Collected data

━━━━━━

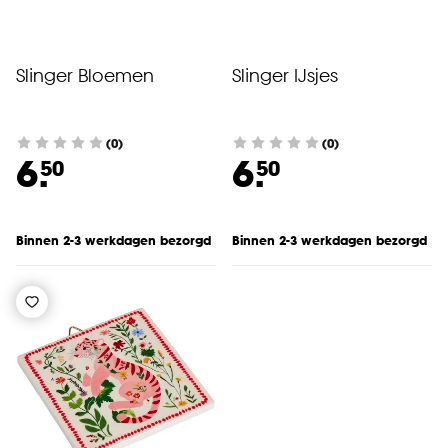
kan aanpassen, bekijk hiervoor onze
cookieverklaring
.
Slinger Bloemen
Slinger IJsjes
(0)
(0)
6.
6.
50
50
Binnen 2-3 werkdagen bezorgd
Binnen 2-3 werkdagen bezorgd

━━━━━━

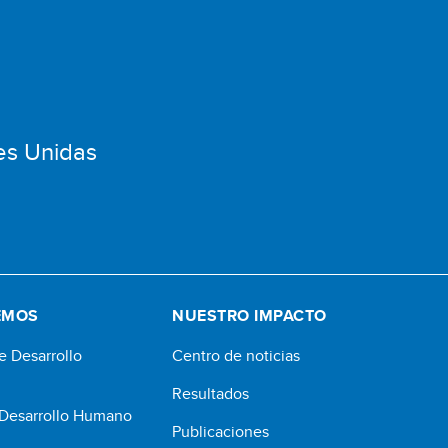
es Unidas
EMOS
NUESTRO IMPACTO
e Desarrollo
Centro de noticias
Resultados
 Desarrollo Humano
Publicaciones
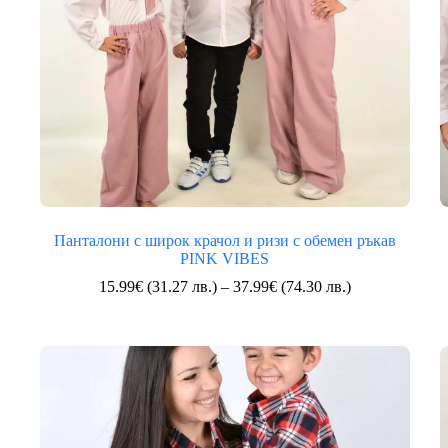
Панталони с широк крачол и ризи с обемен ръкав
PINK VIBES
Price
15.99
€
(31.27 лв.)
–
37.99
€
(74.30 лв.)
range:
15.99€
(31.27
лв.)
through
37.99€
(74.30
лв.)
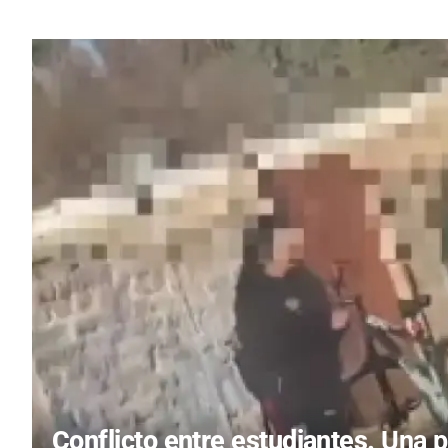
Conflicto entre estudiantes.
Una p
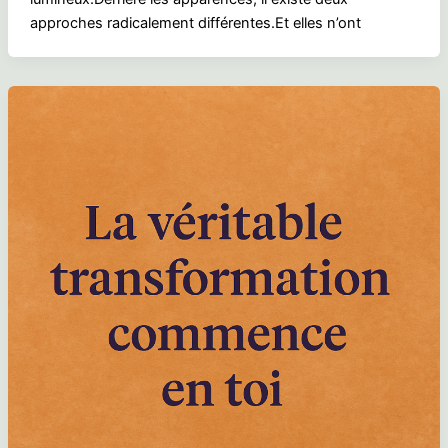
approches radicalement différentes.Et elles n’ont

━━━━━━

__Task brief__
Return exactly the stretch above whose first line contains "(31.27 лв.)" and whose last line contains "approches radicalement différentes.Et", and nothing outside it. The pictures should not appear.

__Response box__
(31.27 лв.)
–
37.99
€
(74.30 лв.)
range:
15.99€
(31.27
лв.)
through
37.99€
(74.30
лв.)
Conflicto entre estudiantes.
Una p
approches radicalement différentes.Et elles n’ont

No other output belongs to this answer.